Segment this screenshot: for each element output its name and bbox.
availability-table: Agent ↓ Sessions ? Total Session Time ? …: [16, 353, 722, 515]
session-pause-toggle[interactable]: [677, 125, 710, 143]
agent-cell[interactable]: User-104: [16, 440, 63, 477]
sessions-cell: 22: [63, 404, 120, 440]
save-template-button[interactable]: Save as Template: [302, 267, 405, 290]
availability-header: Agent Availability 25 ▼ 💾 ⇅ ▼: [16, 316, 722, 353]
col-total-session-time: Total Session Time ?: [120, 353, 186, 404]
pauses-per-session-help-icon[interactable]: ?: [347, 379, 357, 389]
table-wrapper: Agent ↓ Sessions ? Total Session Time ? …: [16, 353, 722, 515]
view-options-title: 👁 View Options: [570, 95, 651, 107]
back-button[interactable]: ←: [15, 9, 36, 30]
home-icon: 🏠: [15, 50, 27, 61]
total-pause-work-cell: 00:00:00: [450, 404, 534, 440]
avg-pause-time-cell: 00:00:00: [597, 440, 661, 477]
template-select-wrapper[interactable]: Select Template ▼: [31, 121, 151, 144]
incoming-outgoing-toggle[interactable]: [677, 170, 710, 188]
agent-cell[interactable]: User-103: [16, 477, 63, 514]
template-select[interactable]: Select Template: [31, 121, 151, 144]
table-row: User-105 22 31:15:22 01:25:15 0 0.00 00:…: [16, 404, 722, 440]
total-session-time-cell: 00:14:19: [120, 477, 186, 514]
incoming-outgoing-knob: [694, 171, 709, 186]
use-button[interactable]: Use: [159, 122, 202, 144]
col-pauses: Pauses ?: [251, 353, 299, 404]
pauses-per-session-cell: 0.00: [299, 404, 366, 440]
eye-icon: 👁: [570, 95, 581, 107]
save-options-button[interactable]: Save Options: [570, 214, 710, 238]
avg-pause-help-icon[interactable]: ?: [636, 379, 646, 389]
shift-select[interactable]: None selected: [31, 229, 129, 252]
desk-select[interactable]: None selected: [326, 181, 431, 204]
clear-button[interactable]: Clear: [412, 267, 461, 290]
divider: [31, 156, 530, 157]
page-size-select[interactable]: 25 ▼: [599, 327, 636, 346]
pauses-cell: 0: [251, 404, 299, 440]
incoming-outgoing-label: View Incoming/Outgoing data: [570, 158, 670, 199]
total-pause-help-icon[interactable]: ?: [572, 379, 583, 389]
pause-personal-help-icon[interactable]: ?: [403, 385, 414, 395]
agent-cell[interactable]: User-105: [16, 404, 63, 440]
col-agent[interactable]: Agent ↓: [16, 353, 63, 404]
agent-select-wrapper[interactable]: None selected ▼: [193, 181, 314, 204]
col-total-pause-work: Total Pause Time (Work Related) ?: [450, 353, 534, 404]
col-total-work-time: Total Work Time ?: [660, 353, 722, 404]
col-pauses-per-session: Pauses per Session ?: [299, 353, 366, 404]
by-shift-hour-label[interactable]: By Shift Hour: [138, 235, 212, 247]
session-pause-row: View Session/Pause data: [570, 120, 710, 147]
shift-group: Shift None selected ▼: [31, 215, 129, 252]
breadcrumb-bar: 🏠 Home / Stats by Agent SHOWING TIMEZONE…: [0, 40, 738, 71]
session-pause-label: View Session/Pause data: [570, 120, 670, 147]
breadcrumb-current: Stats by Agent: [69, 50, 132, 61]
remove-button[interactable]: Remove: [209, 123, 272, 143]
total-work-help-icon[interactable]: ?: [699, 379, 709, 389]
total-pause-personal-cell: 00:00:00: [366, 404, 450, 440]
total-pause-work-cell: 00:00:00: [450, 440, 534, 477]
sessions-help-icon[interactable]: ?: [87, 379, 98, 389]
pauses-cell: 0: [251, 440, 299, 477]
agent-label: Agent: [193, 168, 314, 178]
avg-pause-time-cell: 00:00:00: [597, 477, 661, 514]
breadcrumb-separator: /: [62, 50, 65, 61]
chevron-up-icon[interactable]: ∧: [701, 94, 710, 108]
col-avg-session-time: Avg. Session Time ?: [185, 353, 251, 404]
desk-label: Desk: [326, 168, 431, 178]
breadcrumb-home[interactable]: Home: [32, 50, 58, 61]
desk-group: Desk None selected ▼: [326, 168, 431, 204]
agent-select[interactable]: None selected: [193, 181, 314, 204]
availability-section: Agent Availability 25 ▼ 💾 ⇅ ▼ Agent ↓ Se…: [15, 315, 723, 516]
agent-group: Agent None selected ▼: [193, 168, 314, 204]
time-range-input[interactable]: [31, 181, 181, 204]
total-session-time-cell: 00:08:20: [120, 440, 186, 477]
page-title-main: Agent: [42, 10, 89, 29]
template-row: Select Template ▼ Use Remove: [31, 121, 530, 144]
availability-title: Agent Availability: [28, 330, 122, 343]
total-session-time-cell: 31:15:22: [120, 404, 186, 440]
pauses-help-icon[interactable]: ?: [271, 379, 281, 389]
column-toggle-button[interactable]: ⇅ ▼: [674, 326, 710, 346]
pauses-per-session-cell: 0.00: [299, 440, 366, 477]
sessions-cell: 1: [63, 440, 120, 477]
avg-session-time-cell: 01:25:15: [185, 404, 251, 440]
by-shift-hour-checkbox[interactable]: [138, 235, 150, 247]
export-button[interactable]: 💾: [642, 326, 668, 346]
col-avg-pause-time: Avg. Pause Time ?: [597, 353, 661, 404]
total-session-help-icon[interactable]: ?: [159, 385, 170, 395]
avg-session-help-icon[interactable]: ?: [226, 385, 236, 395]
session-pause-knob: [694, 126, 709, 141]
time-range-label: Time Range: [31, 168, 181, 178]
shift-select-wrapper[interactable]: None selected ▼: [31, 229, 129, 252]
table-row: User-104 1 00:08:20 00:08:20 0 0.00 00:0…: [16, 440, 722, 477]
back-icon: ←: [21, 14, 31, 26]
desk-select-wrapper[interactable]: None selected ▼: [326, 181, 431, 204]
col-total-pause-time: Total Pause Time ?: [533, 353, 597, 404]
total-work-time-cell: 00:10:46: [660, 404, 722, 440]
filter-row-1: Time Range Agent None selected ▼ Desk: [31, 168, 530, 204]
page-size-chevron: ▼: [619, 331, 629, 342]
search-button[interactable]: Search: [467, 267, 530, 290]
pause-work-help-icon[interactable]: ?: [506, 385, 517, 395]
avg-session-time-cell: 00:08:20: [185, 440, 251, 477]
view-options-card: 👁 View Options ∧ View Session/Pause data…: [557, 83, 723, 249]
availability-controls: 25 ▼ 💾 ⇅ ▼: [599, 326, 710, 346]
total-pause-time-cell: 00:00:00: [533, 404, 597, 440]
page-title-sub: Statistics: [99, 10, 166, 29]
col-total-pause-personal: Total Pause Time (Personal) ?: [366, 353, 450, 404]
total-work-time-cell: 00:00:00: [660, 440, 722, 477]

____________________

Task prompt: Repeat all the data, every line exactly.

Response area:
Segment this screenshot: for each element output its name and bbox.
availability-table: Agent ↓ Sessions ? Total Session Time ? …: [16, 353, 722, 515]
session-pause-toggle[interactable]: [677, 125, 710, 143]
agent-cell[interactable]: User-104: [16, 440, 63, 477]
sessions-cell: 22: [63, 404, 120, 440]
save-template-button[interactable]: Save as Template: [302, 267, 405, 290]
availability-header: Agent Availability 25 ▼ 💾 ⇅ ▼: [16, 316, 722, 353]
col-total-session-time: Total Session Time ?: [120, 353, 186, 404]
pauses-per-session-help-icon[interactable]: ?: [347, 379, 357, 389]
table-wrapper: Agent ↓ Sessions ? Total Session Time ? …: [16, 353, 722, 515]
view-options-title: 👁 View Options: [570, 95, 651, 107]
back-button[interactable]: ←: [15, 9, 36, 30]
home-icon: 🏠: [15, 50, 27, 61]
total-pause-work-cell: 00:00:00: [450, 404, 534, 440]
avg-pause-time-cell: 00:00:00: [597, 440, 661, 477]
template-select-wrapper[interactable]: Select Template ▼: [31, 121, 151, 144]
incoming-outgoing-toggle[interactable]: [677, 170, 710, 188]
agent-cell[interactable]: User-103: [16, 477, 63, 514]
template-select[interactable]: Select Template: [31, 121, 151, 144]
table-row: User-105 22 31:15:22 01:25:15 0 0.00 00:…: [16, 404, 722, 440]
total-session-time-cell: 00:14:19: [120, 477, 186, 514]
incoming-outgoing-knob: [694, 171, 709, 186]
use-button[interactable]: Use: [159, 122, 202, 144]
col-pauses: Pauses ?: [251, 353, 299, 404]
pauses-per-session-cell: 0.00: [299, 404, 366, 440]
eye-icon: 👁: [570, 95, 581, 107]
save-options-button[interactable]: Save Options: [570, 214, 710, 238]
avg-pause-help-icon[interactable]: ?: [636, 379, 646, 389]
shift-select[interactable]: None selected: [31, 229, 129, 252]
desk-select[interactable]: None selected: [326, 181, 431, 204]
clear-button[interactable]: Clear: [412, 267, 461, 290]
divider: [31, 156, 530, 157]
page-size-select[interactable]: 25 ▼: [599, 327, 636, 346]
pauses-cell: 0: [251, 404, 299, 440]
incoming-outgoing-label: View Incoming/Outgoing data: [570, 158, 670, 199]
total-pause-help-icon[interactable]: ?: [572, 379, 583, 389]
pause-personal-help-icon[interactable]: ?: [403, 385, 414, 395]
agent-cell[interactable]: User-105: [16, 404, 63, 440]
col-agent[interactable]: Agent ↓: [16, 353, 63, 404]
agent-select-wrapper[interactable]: None selected ▼: [193, 181, 314, 204]
col-total-pause-work: Total Pause Time (Work Related) ?: [450, 353, 534, 404]
col-total-work-time: Total Work Time ?: [660, 353, 722, 404]
col-pauses-per-session: Pauses per Session ?: [299, 353, 366, 404]
by-shift-hour-label[interactable]: By Shift Hour: [138, 235, 212, 247]
session-pause-row: View Session/Pause data: [570, 120, 710, 147]
shift-group: Shift None selected ▼: [31, 215, 129, 252]
breadcrumb-bar: 🏠 Home / Stats by Agent SHOWING TIMEZONE…: [0, 40, 738, 71]
session-pause-label: View Session/Pause data: [570, 120, 670, 147]
breadcrumb-current: Stats by Agent: [69, 50, 132, 61]
remove-button[interactable]: Remove: [209, 123, 272, 143]
total-work-help-icon[interactable]: ?: [699, 379, 709, 389]
total-pause-personal-cell: 00:00:00: [366, 404, 450, 440]
total-pause-work-cell: 00:00:00: [450, 440, 534, 477]
sessions-help-icon[interactable]: ?: [87, 379, 98, 389]
pauses-cell: 0: [251, 440, 299, 477]
agent-label: Agent: [193, 168, 314, 178]
avg-pause-time-cell: 00:00:00: [597, 477, 661, 514]
breadcrumb-separator: /: [62, 50, 65, 61]
chevron-up-icon[interactable]: ∧: [701, 94, 710, 108]
col-avg-session-time: Avg. Session Time ?: [185, 353, 251, 404]
desk-label: Desk: [326, 168, 431, 178]
breadcrumb-home[interactable]: Home: [32, 50, 58, 61]
desk-group: Desk None selected ▼: [326, 168, 431, 204]
agent-select[interactable]: None selected: [193, 181, 314, 204]
availability-section: Agent Availability 25 ▼ 💾 ⇅ ▼ Agent ↓ Se…: [15, 315, 723, 516]
agent-group: Agent None selected ▼: [193, 168, 314, 204]
time-range-input[interactable]: [31, 181, 181, 204]
total-session-time-cell: 00:08:20: [120, 440, 186, 477]
page-title-main: Agent: [42, 10, 89, 29]
template-row: Select Template ▼ Use Remove: [31, 121, 530, 144]
availability-title: Agent Availability: [28, 330, 122, 343]
total-session-time-cell: 31:15:22: [120, 404, 186, 440]
pauses-help-icon[interactable]: ?: [271, 379, 281, 389]
column-toggle-button[interactable]: ⇅ ▼: [674, 326, 710, 346]
pauses-per-session-cell: 0.00: [299, 440, 366, 477]
sessions-cell: 1: [63, 440, 120, 477]
avg-session-time-cell: 01:25:15: [185, 404, 251, 440]
by-shift-hour-checkbox[interactable]: [138, 235, 150, 247]
export-button[interactable]: 💾: [642, 326, 668, 346]
col-avg-pause-time: Avg. Pause Time ?: [597, 353, 661, 404]
total-session-help-icon[interactable]: ?: [159, 385, 170, 395]
avg-session-help-icon[interactable]: ?: [226, 385, 236, 395]
session-pause-knob: [694, 126, 709, 141]
time-range-label: Time Range: [31, 168, 181, 178]
shift-select-wrapper[interactable]: None selected ▼: [31, 229, 129, 252]
table-row: User-104 1 00:08:20 00:08:20 0 0.00 00:0…: [16, 440, 722, 477]
back-icon: ←: [21, 14, 31, 26]
desk-select-wrapper[interactable]: None selected ▼: [326, 181, 431, 204]
col-total-pause-time: Total Pause Time ?: [533, 353, 597, 404]
total-work-time-cell: 00:10:46: [660, 404, 722, 440]
filter-row-1: Time Range Agent None selected ▼ Desk: [31, 168, 530, 204]
page-size-chevron: ▼: [619, 331, 629, 342]
search-button[interactable]: Search: [467, 267, 530, 290]
pause-work-help-icon[interactable]: ?: [506, 385, 517, 395]
avg-session-time-cell: 00:08:20: [185, 440, 251, 477]
view-options-card: 👁 View Options ∧ View Session/Pause data…: [557, 83, 723, 249]
availability-controls: 25 ▼ 💾 ⇅ ▼: [599, 326, 710, 346]
total-pause-time-cell: 00:00:00: [533, 404, 597, 440]
page-title-sub: Statistics: [99, 10, 166, 29]
col-total-pause-personal: Total Pause Time (Personal) ?: [366, 353, 450, 404]
total-work-time-cell: 00:00:00: [660, 440, 722, 477]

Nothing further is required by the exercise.